%%
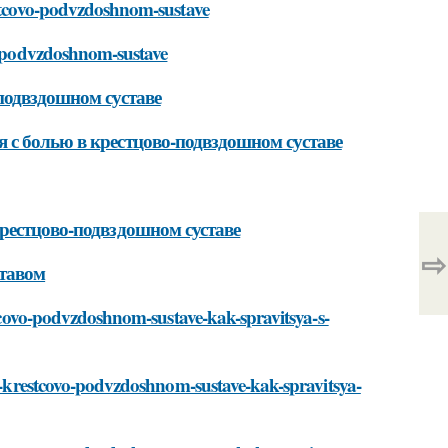
estcovo-podvzdoshnom-sustave
vo-podvzdoshnom-sustave
подвздошном суставе
 с болью в крестцово-подвздошном суставе
рестцово-подвздошном суставе
⇨
ставом
estcovo-podvzdoshnom-sustave-kak-spravitsya-s-
-v-krestcovo-podvzdoshnom-sustave-kak-spravitsya-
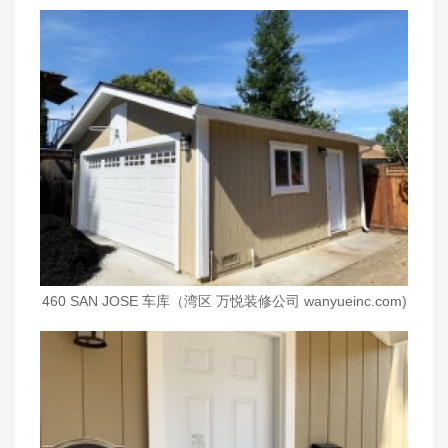
460 SAN JOSE 车库（湾区 万悦装修公司 wanyueinc.com)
%%
▸ WHAT IS REQUIRED:
When the word "podvzdoshnom" occurs in a line above, list that line.

▸ YOUR RESPONSE:
estcovo-podvzdoshnom-sustave
vo-podvzdoshnom-sustave
estcovo-podvzdoshnom-sustave-kak-spravitsya-s-
-v-krestcovo-podvzdoshnom-sustave-kak-spravitsya-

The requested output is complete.